Mizenko v. McDonald's Restaurants of Pennsylvania, Inc.

25 Pa. D. & C.5th 477, 2012 Pa. Dist. & Cnty. Dec. LEXIS 221
CourtPennsylvania Court of Common Pleas, Carbon County
DecidedApril 19, 2012
DocketNo. 08-0574
StatusPublished

This text of 25 Pa. D. & C.5th 477 (Mizenko v. McDonald's Restaurants of Pennsylvania, Inc.) is published on Counsel Stack Legal Research, covering Pennsylvania Court of Common Pleas, Carbon County primary law. Counsel Stack provides free access to over 12 million legal documents including statutes, case law, regulations, and constitutions.

Bluebook
Mizenko v. McDonald's Restaurants of Pennsylvania, Inc., 25 Pa. D. & C.5th 477, 2012 Pa. Dist. & Cnty. Dec. LEXIS 221 (Pa. Super. Ct. 2012).

Opinion

NANOVIC, PJ,

Before us is plaintiff’s post-trial motion following a jury verdict in favor of defendant. In his motion, plaintiff claims we erred in what we instructed the jury (i.e., the standard of care applicable to children) and in what we failed to [479]*479instruct (i.e., spoliation), and further erred in excluding expert testimony which plaintiff sought to present and in denying plaintiff’s request to call certain former employees of defendant as of cross-examination. Each of these issues will be discussed in the order advanced by plaintiff.

FACTUAL AND PROCEDURAL BACKGROUND

On October 30, 2005, the plaintiff, Eugene Mizenko (“Mizenko”), and his friend, Stephen O’Firer, pulled into the parking lot of a McDonald’s restaurant located along Blakeslee Boulevard in Lehighton, Carbon County, Pennsylvania, to ask directions to a destination they were going to in neighboring Schuylkill County. Both were driving motorcycles. After receiving directions from a patron at McDonald’s, and while driving through the parking lot the same way they had entered, Mizenko hit his brakes and fell to the ground, sustaining injuries. According to Mizenko, the cause of his fall was a wet greasy substance, like black ice, on the surface of the parking lot, which caused him to skid and lose control.

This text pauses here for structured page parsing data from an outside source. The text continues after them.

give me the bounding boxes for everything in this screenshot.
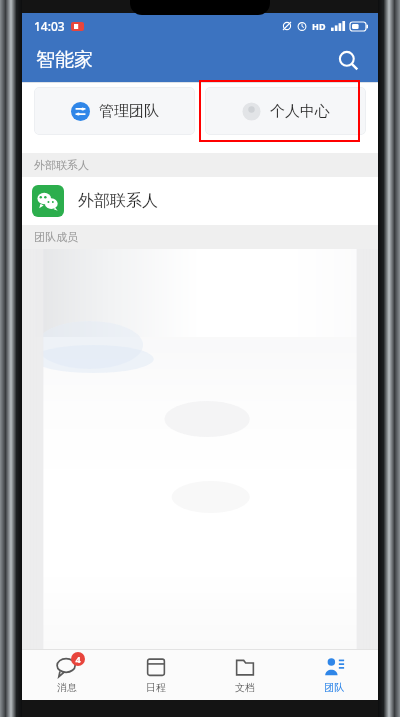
button[interactable]: Search <box>328 40 368 80</box>
staticText: 日程 <box>146 681 166 694</box>
staticText: 文档 <box>235 681 255 694</box>
staticText: 外部联系人 <box>78 191 158 211</box>
button[interactable]: 个人中心 <box>205 87 366 135</box>
staticText: 团队成员 <box>34 230 78 244</box>
button[interactable]: 文档 <box>200 650 289 700</box>
button[interactable]: 团队 <box>289 650 378 700</box>
staticText: 14:03 <box>34 18 65 34</box>
staticText: 管理团队 <box>99 102 159 121</box>
staticText: 消息 <box>57 681 77 694</box>
staticText: 个人中心 <box>270 102 330 121</box>
staticText: 智能家 <box>36 48 93 72</box>
button[interactable]: 4 <box>22 650 111 700</box>
button[interactable]: 日程 <box>111 650 200 700</box>
button[interactable]: 管理团队 <box>34 87 195 135</box>
staticText: 外部联系人 <box>34 158 89 172</box>
staticText: HD <box>312 20 326 32</box>
staticText: 4 <box>75 653 81 665</box>
button[interactable]: 外部联系人 <box>22 177 378 225</box>
staticText: 团队 <box>324 681 344 694</box>
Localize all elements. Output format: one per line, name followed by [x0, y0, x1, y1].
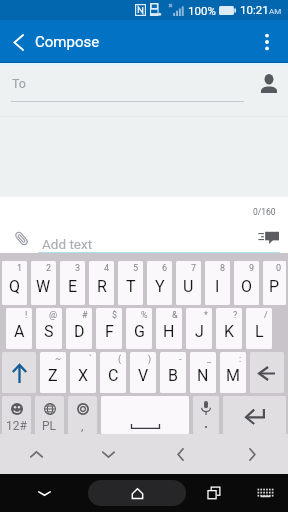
staticText: 4	[104, 263, 110, 274]
staticText: !	[25, 310, 28, 321]
staticText: L	[255, 322, 264, 341]
staticText: )	[148, 354, 152, 365]
button[interactable]: B	[160, 352, 186, 393]
staticText: T	[126, 277, 136, 296]
button[interactable]: F	[96, 308, 122, 349]
staticText: V	[138, 366, 149, 385]
button[interactable]: D	[66, 308, 92, 349]
staticText: A	[14, 322, 25, 341]
staticText: (	[118, 354, 122, 365]
staticText: W	[36, 277, 51, 296]
button[interactable]: Move right	[216, 434, 288, 474]
staticText: U	[183, 277, 194, 296]
staticText: Add text	[42, 236, 93, 252]
staticText: /	[264, 310, 268, 321]
staticText: D	[74, 322, 85, 341]
staticText: AM	[269, 7, 282, 16]
button[interactable]: N	[190, 352, 216, 393]
button[interactable]: E	[60, 261, 85, 305]
staticText: 7	[191, 263, 197, 274]
staticText: 3	[75, 263, 81, 274]
button[interactable]: O	[234, 261, 259, 305]
button[interactable]: U	[176, 261, 201, 305]
button[interactable]: A	[6, 308, 32, 349]
staticText: K	[224, 322, 235, 341]
staticText: 6	[162, 263, 168, 274]
staticText: :	[239, 354, 242, 365]
button[interactable]: Send message	[250, 229, 288, 259]
button[interactable]: Move up	[0, 434, 72, 474]
button[interactable]: Backspace	[250, 352, 284, 393]
button[interactable]: X	[70, 352, 96, 393]
staticText: S	[44, 322, 54, 341]
button[interactable]: V	[130, 352, 156, 393]
button[interactable]: I	[205, 261, 230, 305]
button[interactable]: G	[126, 308, 152, 349]
staticText: Compose	[35, 33, 100, 51]
staticText: Q	[9, 277, 21, 296]
button[interactable]: Y	[147, 261, 172, 305]
button[interactable]: J	[186, 308, 212, 349]
staticText: 9	[249, 263, 255, 274]
staticText: -	[179, 354, 182, 365]
staticText: X	[78, 366, 89, 385]
button[interactable]: Attach	[0, 229, 42, 259]
staticText: @	[49, 310, 58, 321]
button[interactable]: T	[118, 261, 143, 305]
button[interactable]: S	[36, 308, 62, 349]
button[interactable]: Back	[0, 20, 35, 62]
button[interactable]: L	[246, 308, 272, 349]
button[interactable]: C	[100, 352, 126, 393]
staticText: &	[172, 310, 178, 321]
staticText: R	[97, 277, 107, 296]
staticText: #	[82, 310, 88, 321]
button[interactable]: Q	[2, 261, 27, 305]
button[interactable]: Symbols	[2, 396, 31, 434]
staticText: _	[207, 354, 212, 365]
button[interactable]: Enter	[223, 396, 286, 434]
button[interactable]: Z	[40, 352, 66, 393]
button[interactable]: Move down	[72, 434, 144, 474]
staticText: ~	[55, 354, 62, 365]
staticText: N	[197, 366, 209, 385]
staticText: 100%	[188, 4, 216, 17]
staticText: 0	[276, 263, 282, 274]
button[interactable]: R	[89, 261, 114, 305]
button[interactable]: Shift	[2, 352, 36, 393]
button[interactable]: More options	[248, 20, 288, 62]
staticText: $	[112, 310, 118, 321]
staticText: %	[141, 310, 148, 321]
button[interactable]: W	[31, 261, 56, 305]
staticText: PL	[42, 419, 57, 433]
button[interactable]: Settings	[68, 396, 97, 434]
button[interactable]: K	[216, 308, 242, 349]
staticText: Y	[155, 277, 165, 296]
button[interactable]: Home	[88, 480, 186, 506]
button[interactable]: Move left	[144, 434, 216, 474]
button[interactable]: Choose contact	[249, 65, 288, 101]
staticText: P	[269, 277, 280, 296]
button[interactable]: Switch keyboard	[242, 474, 288, 512]
staticText: F	[105, 322, 114, 341]
staticText: *	[204, 310, 208, 321]
button[interactable]: Space	[101, 396, 189, 434]
staticText: 1	[17, 263, 23, 274]
staticText: ?	[233, 310, 238, 321]
staticText: 2	[46, 263, 52, 274]
button[interactable]: Voice input	[193, 396, 219, 434]
staticText: 8	[220, 263, 226, 274]
button[interactable]: Language	[35, 396, 64, 434]
button[interactable]: Hide keyboard	[0, 474, 88, 512]
staticText: Z	[48, 366, 58, 385]
staticText: 0/160	[253, 207, 276, 217]
button[interactable]: Recent apps	[186, 474, 242, 512]
staticText: G	[134, 322, 145, 341]
button[interactable]: P	[263, 261, 286, 305]
button[interactable]: H	[156, 308, 182, 349]
staticText: H	[163, 322, 175, 341]
button[interactable]: M	[220, 352, 246, 393]
staticText: 10:21	[240, 3, 269, 16]
staticText: M	[226, 366, 240, 385]
staticText: To	[12, 76, 26, 91]
button[interactable]: To	[12, 65, 249, 101]
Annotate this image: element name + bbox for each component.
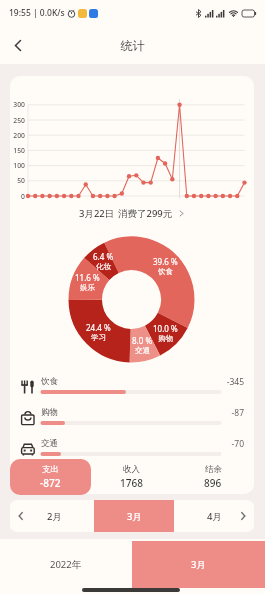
staticText: 896 [204,476,222,490]
staticText: 娱乐 [80,283,95,292]
button[interactable]: 3月 [132,541,265,588]
button[interactable]: 2022年 [0,541,132,588]
staticText: 24.4 % [86,322,111,333]
staticText: 购物 [158,334,173,343]
button[interactable]: Previous month [10,500,32,532]
staticText: 结余 [205,464,222,475]
staticText: 饮食 [158,267,173,276]
staticText: 学习 [91,333,106,342]
staticText: 4月 [207,510,222,523]
staticText: 统计 [0,38,265,53]
staticText: 交通 [41,438,58,449]
button[interactable]: 结余 [172,459,254,495]
staticText: 10.0 % [153,323,178,334]
button[interactable]: 支出 [10,459,91,495]
button[interactable]: 4月 [174,500,254,532]
staticText: -345 [180,376,244,388]
button[interactable]: Next month [232,500,254,532]
button[interactable]: Back [6,33,30,57]
button[interactable]: 购物 [10,402,254,432]
button[interactable]: 交通 [10,433,254,463]
staticText: 消费了299元 [118,207,173,220]
staticText: 1768 [120,476,143,490]
staticText: 100 [10,161,25,170]
staticText: 6.4 % [93,251,114,262]
staticText: 150 [10,146,25,155]
button[interactable]: 饮食 [10,371,254,401]
staticText: 19:55 | 0.0K/s [9,7,65,19]
staticText: 3月22日 [79,207,115,220]
staticText: 50 [10,176,25,185]
staticText: -87 [180,407,244,419]
staticText: -872 [40,476,61,490]
button[interactable]: 2月 [14,500,94,532]
staticText: 饮食 [41,376,58,387]
button[interactable]: 3月22日 [10,204,254,222]
staticText: 3月 [191,558,206,571]
staticText: 2月 [47,510,62,523]
staticText: 39.6 % [153,256,178,267]
staticText: 收入 [123,464,140,475]
staticText: 支出 [42,464,59,475]
staticText: 购物 [41,407,58,418]
staticText: -70 [180,438,244,450]
staticText: 200 [10,131,25,140]
staticText: 250 [10,116,25,125]
staticText: 2022年 [50,558,82,571]
staticText: 0 [10,192,25,201]
button[interactable]: 3月 [94,500,174,532]
staticText: 8.0 % [132,335,153,346]
staticText: 300 [10,100,25,109]
staticText: 化妆 [96,262,111,271]
staticText: 3月 [127,510,142,523]
staticText: 交通 [135,346,150,355]
staticText: 11.6 % [75,272,100,283]
button[interactable]: 收入 [91,459,172,495]
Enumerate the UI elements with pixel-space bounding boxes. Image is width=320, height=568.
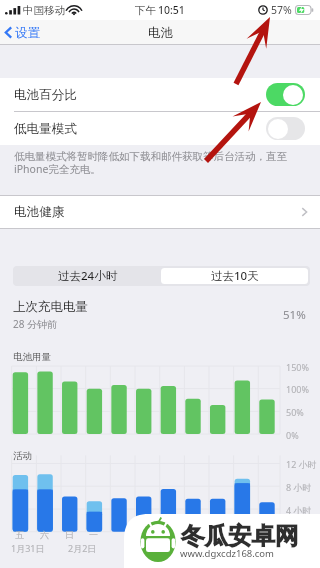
staticText: 电池用量 bbox=[13, 351, 51, 363]
staticText: 设置 bbox=[15, 25, 40, 41]
button[interactable]: 过去24小时 bbox=[15, 268, 161, 284]
staticText: 8 小时 bbox=[286, 481, 312, 493]
staticText: 一 bbox=[89, 529, 98, 540]
staticText: 过去24小时 bbox=[58, 268, 118, 284]
staticText: 2月2日 bbox=[68, 542, 97, 554]
staticText: 上次充电电量 bbox=[13, 299, 88, 315]
staticText: 10:51 bbox=[158, 3, 185, 17]
staticText: 冬瓜安卓网 bbox=[181, 521, 299, 551]
staticText: 4 小时 bbox=[286, 504, 312, 516]
staticText: 12 小时 bbox=[286, 458, 317, 470]
staticText: 150% bbox=[286, 361, 309, 373]
button[interactable]: 过去10天 bbox=[161, 268, 308, 284]
staticText: 0% bbox=[286, 429, 299, 441]
staticText: 日 bbox=[65, 529, 74, 540]
other: Annotation arrows bbox=[0, 0, 320, 568]
staticText: www.dgxcdz168.com bbox=[180, 547, 274, 560]
staticText: 五 bbox=[15, 529, 24, 540]
staticText: 28 分钟前 bbox=[13, 317, 58, 331]
staticText: 电池百分比 bbox=[14, 87, 77, 103]
button[interactable]: 低电量模式 bbox=[0, 112, 320, 145]
staticText: 57% bbox=[271, 3, 292, 17]
staticText: 低电量模式 bbox=[14, 121, 77, 137]
staticText: 电池 bbox=[148, 25, 173, 41]
button[interactable]: 电池百分比 bbox=[0, 78, 320, 111]
staticText: 100% bbox=[286, 383, 309, 395]
button[interactable]: Switch off bbox=[266, 117, 305, 140]
staticText: 1月31日 bbox=[11, 542, 45, 554]
button[interactable]: 设置 bbox=[0, 20, 46, 45]
staticText: 中国移动 bbox=[23, 4, 65, 17]
button[interactable]: Switch on bbox=[266, 83, 305, 106]
staticText: 活动 bbox=[13, 450, 32, 462]
staticText: 六 bbox=[40, 529, 49, 540]
button[interactable]: 电池健康 bbox=[0, 195, 320, 229]
staticText: 50% bbox=[286, 406, 304, 418]
staticText: 51% bbox=[283, 307, 306, 323]
staticText: 过去10天 bbox=[211, 268, 259, 284]
staticText: 低电量模式将暂时降低如下载和邮件获取等后台活动，直至 iPhone完全充电。 bbox=[14, 149, 294, 176]
staticText: 下午 bbox=[135, 4, 156, 17]
staticText: 电池健康 bbox=[14, 204, 65, 220]
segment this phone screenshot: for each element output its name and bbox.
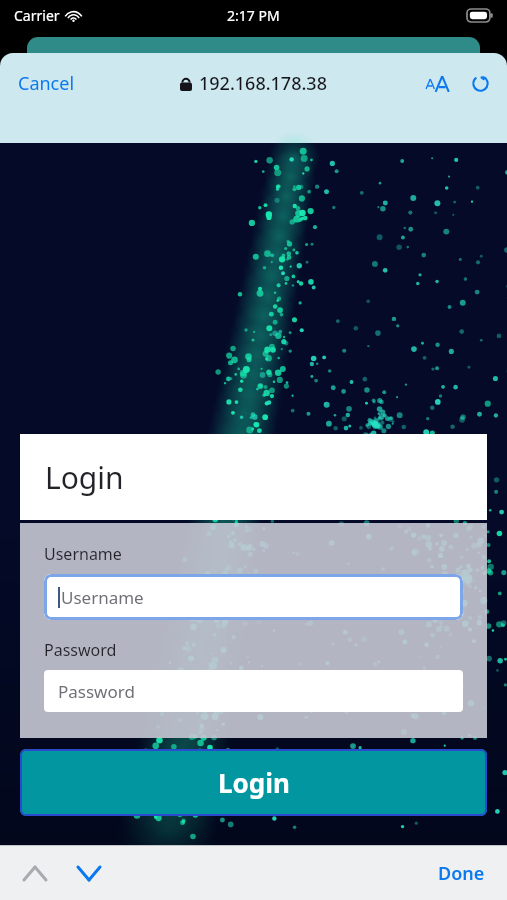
button[interactable]: Login (20, 749, 487, 816)
staticText: Password (44, 639, 117, 661)
staticText: Login (45, 457, 124, 498)
staticText: Carrier (14, 6, 60, 25)
staticText: Password (58, 680, 135, 703)
button[interactable]: Cancel (10, 65, 83, 102)
staticText: Done (438, 861, 485, 886)
staticText: Cancel (18, 71, 75, 96)
button[interactable]: Username (44, 574, 463, 620)
button[interactable]: Previous field (16, 859, 54, 888)
button[interactable]: Reload page (466, 69, 495, 98)
button[interactable]: Password (44, 670, 463, 712)
button[interactable]: Text size options (418, 70, 456, 98)
staticText: Username (61, 586, 144, 609)
staticText: 192.168.178.38 (199, 71, 327, 96)
staticText: Login (218, 765, 290, 800)
button[interactable]: Next field (70, 859, 108, 888)
staticText: 2:17 PM (227, 6, 280, 25)
button[interactable]: Done (430, 855, 493, 892)
staticText: Username (44, 543, 122, 565)
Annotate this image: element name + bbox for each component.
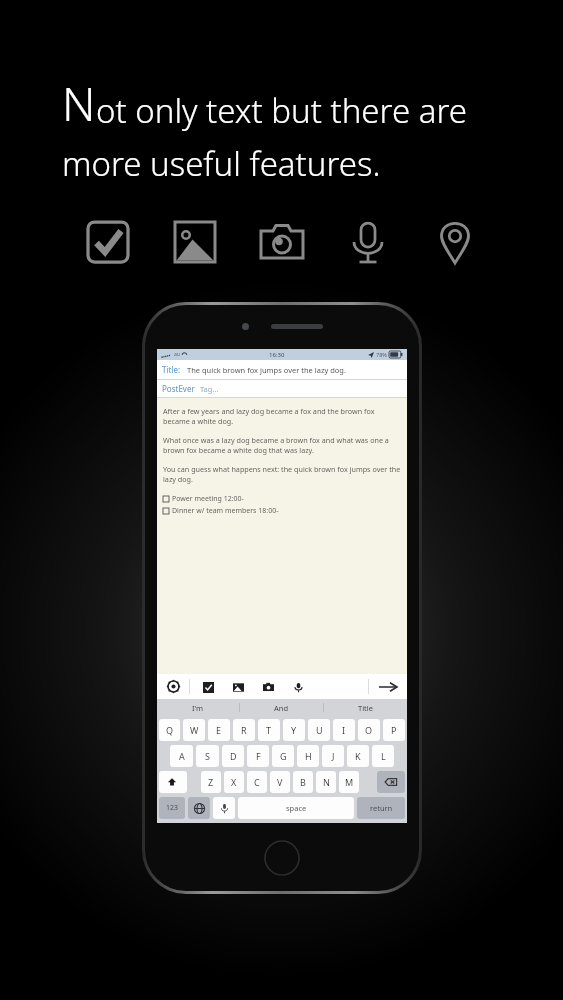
button[interactable]: Camera [259,678,277,696]
button[interactable]: Dictate [213,797,235,819]
staticText: N [62,72,96,135]
button[interactable]: I'm [157,699,239,716]
button[interactable]: 123 [159,797,185,819]
button[interactable]: V [270,771,290,793]
button[interactable]: B [293,771,313,793]
button[interactable]: W [183,719,205,741]
staticText: V [277,776,283,788]
staticText: au [174,351,180,358]
button[interactable]: J [322,745,344,767]
staticText: J [332,750,335,762]
button[interactable]: E [208,719,230,741]
staticText: A [179,750,185,762]
staticText: N [323,776,330,788]
staticText: X [231,776,237,788]
button[interactable]: Home [263,839,301,877]
staticText: more useful features. [62,141,381,186]
button[interactable]: X [224,771,244,793]
button[interactable]: Shift [159,771,187,793]
button[interactable]: Emoji [188,797,210,819]
button[interactable]: Backspace [377,771,405,793]
button[interactable]: Photo [167,214,223,270]
staticText: I [342,724,346,736]
button[interactable]: Dinner w/ team members 18:00- [163,506,401,516]
staticText: S [205,750,210,762]
button[interactable]: A [170,745,193,767]
button[interactable]: H [297,745,319,767]
staticText: R [241,724,247,736]
button[interactable]: Power meeting 12:00- [163,494,401,504]
button[interactable]: K [347,745,369,767]
staticText: Dinner w/ team members 18:00- [172,506,279,516]
button[interactable]: Location [427,214,483,270]
staticText: K [355,750,361,762]
staticText: Q [166,724,174,736]
staticText: Y [291,724,297,736]
button[interactable]: space [238,797,354,819]
staticText: 123 [166,803,179,813]
staticText: U [316,724,323,736]
button[interactable]: N [316,771,336,793]
staticText: O [365,724,373,736]
button[interactable]: S [196,745,219,767]
staticText: T [266,724,272,736]
button[interactable]: Title: [157,360,407,379]
staticText: C [254,776,260,788]
button[interactable]: Checklist [199,678,217,696]
button[interactable]: Voice [340,214,396,270]
staticText: M [345,776,354,788]
staticText: ot only text but there are [96,88,467,133]
button[interactable]: M [339,771,359,793]
staticText: Tag... [200,384,219,394]
staticText: space [286,803,307,813]
button[interactable]: I [333,719,355,741]
button[interactable]: Camera [254,214,310,270]
staticText: P [391,724,397,736]
button[interactable]: P [383,719,405,741]
staticText: W [190,724,199,736]
staticText: F [256,750,261,762]
button[interactable]: Q [159,719,180,741]
button[interactable]: O [358,719,380,741]
staticText: After a few years and lazy dog became a … [163,406,401,426]
staticText: The quick brown fox jumps over the lazy … [187,365,346,375]
staticText: H [305,750,312,762]
staticText: G [280,750,287,762]
button[interactable]: Send [369,674,407,699]
staticText: 78% [376,351,387,358]
button[interactable]: U [308,719,330,741]
staticText: L [381,750,386,762]
staticText: return [370,803,393,813]
staticText: Title: [162,364,181,375]
staticText: Z [208,776,214,788]
staticText: B [300,776,306,788]
button[interactable]: G [272,745,294,767]
staticText: Power meeting 12:00- [172,494,244,504]
button[interactable]: Settings [157,674,189,699]
staticText: 16:30 [269,351,285,359]
staticText: PostEver [162,383,195,394]
button[interactable]: And [240,699,323,716]
button[interactable]: Y [283,719,305,741]
staticText: What once was a lazy dog became a brown … [163,435,401,455]
button[interactable]: Voice [289,678,307,696]
button[interactable]: T [258,719,280,741]
button[interactable]: C [247,771,267,793]
button[interactable]: Z [201,771,221,793]
staticText: E [216,724,222,736]
button[interactable]: PostEver [157,380,407,397]
button[interactable]: D [222,745,244,767]
staticText: I'm [192,703,204,713]
button[interactable]: Title [324,699,407,716]
button[interactable]: Photo [229,678,247,696]
button[interactable]: return [357,797,405,819]
staticText: Title [358,703,373,713]
staticText: You can guess what happens next: the qui… [163,464,401,484]
staticText: D [230,750,237,762]
button[interactable]: R [233,719,255,741]
button[interactable]: Checklist [80,214,136,270]
button[interactable]: L [372,745,394,767]
staticText: And [274,703,289,713]
button[interactable]: F [247,745,269,767]
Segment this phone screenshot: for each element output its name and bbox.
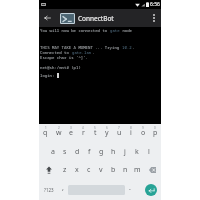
- staticText: .: [92, 50, 95, 55]
- staticText: You will now be connected to: [40, 28, 110, 33]
- staticText: 10.2: [122, 45, 132, 50]
- staticText: 4: [82, 126, 84, 130]
- staticText: 0: [154, 126, 156, 130]
- staticText: gate.lan: [72, 50, 92, 55]
- button[interactable]: a: [46, 141, 59, 159]
- staticText: b: [111, 165, 116, 175]
- staticText: l: [148, 147, 150, 157]
- staticText: 9: [142, 126, 144, 130]
- button[interactable]: c: [83, 159, 95, 177]
- button[interactable]: 0: [149, 124, 161, 141]
- staticText: 8: [130, 126, 132, 130]
- button[interactable]: d: [71, 141, 83, 159]
- button[interactable]: Enter: [145, 184, 157, 196]
- button[interactable]: n: [119, 159, 131, 177]
- staticText: j: [124, 147, 126, 157]
- button[interactable]: .: [125, 177, 135, 200]
- button[interactable]: Navigate up: [39, 9, 56, 27]
- staticText: n: [123, 165, 128, 175]
- staticText: 5: [94, 126, 96, 130]
- staticText: r: [82, 128, 85, 138]
- staticText: m: [134, 165, 141, 175]
- button[interactable]: 7: [113, 124, 125, 141]
- staticText: 6: [106, 126, 108, 130]
- button[interactable]: k: [131, 141, 143, 159]
- staticText: k: [135, 147, 139, 157]
- staticText: o: [141, 128, 146, 138]
- button[interactable]: x: [71, 159, 83, 177]
- staticText: v: [99, 165, 103, 175]
- staticText: h: [111, 147, 116, 157]
- button[interactable]: ,: [58, 177, 68, 200]
- staticText: Connected to: [40, 50, 72, 55]
- button[interactable]: l: [143, 141, 155, 159]
- button[interactable]: h: [107, 141, 119, 159]
- button[interactable]: b: [107, 159, 119, 177]
- staticText: q: [43, 128, 48, 138]
- button[interactable]: Backspace: [143, 159, 161, 177]
- staticText: 6:56: [150, 1, 160, 8]
- staticText: p: [153, 128, 158, 138]
- staticText: s: [63, 147, 67, 157]
- staticText: g: [99, 147, 104, 157]
- staticText: Escape char is '^]'.: [40, 55, 88, 60]
- button[interactable]: Shift: [39, 159, 58, 177]
- staticText: 2: [58, 126, 60, 130]
- staticText: node: [120, 28, 132, 33]
- button[interactable]: 3: [65, 124, 77, 141]
- button[interactable]: j: [119, 141, 131, 159]
- staticText: login:: [40, 73, 57, 78]
- button[interactable]: More options: [147, 9, 161, 27]
- button[interactable]: 2: [52, 124, 65, 141]
- button[interactable]: 6: [101, 124, 113, 141]
- staticText: net@sh:/mnt# (p1): [40, 65, 81, 70]
- button[interactable]: f: [83, 141, 95, 159]
- button[interactable]: ?123: [39, 177, 58, 200]
- button[interactable]: m: [131, 159, 143, 177]
- staticText: y: [105, 128, 109, 138]
- staticText: 7: [118, 126, 120, 130]
- staticText: d: [75, 147, 80, 157]
- button[interactable]: 5: [89, 124, 101, 141]
- staticText: a: [51, 147, 55, 157]
- button[interactable]: s: [59, 141, 71, 159]
- staticText: e: [69, 128, 73, 138]
- staticText: z: [63, 165, 67, 175]
- staticText: ConnectBot: [78, 14, 114, 23]
- staticText: 3: [70, 126, 72, 130]
- staticText: t: [94, 128, 97, 138]
- staticText: .: [129, 183, 131, 193]
- staticText: THIS MAY TAKE A MOMENT ... Trying: [40, 45, 122, 50]
- staticText: i: [130, 128, 132, 138]
- button[interactable]: 8: [125, 124, 137, 141]
- button[interactable]: v: [95, 159, 107, 177]
- button[interactable]: z: [58, 159, 71, 177]
- button[interactable]: g: [95, 141, 107, 159]
- button[interactable]: 9: [137, 124, 149, 141]
- staticText: x: [75, 165, 79, 175]
- button[interactable]: 1: [39, 124, 52, 141]
- staticText: f: [88, 147, 91, 157]
- staticText: u: [117, 128, 122, 138]
- button[interactable]: 4: [77, 124, 89, 141]
- staticText: .: [132, 45, 135, 50]
- staticText: 1: [45, 126, 47, 130]
- staticText: ?123: [44, 187, 54, 193]
- staticText: ,: [62, 183, 64, 193]
- staticText: gate: [110, 28, 120, 33]
- staticText: c: [87, 165, 91, 175]
- staticText: w: [56, 128, 62, 138]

Shortly before the accident, Charles Shafer (“Shafer”), an employee of McDonald’s, had emptied the contents of a shop vac onto the lot near the area where Mizenko fell. In dispute among other issues was whether Shafer knew or should have known the contents of the shop vac, which contained not only dirty water and rocks, but also grease. The shop vac was used to clean the floors at the restaurant, including, at times, cleaning grease around the cooking areas. Also in dispute was whether [480]*480Mizenko’s conduct contributed to his fall. According to McDonald’s, based upon a deposition later given by O’Firer, after receiving the patron’s directions, Mizenko gunned the engine of his motorcycle, accelerated through the parking lot, and had to suddenly stop to avoid hitting another vehicle exiting a parking space.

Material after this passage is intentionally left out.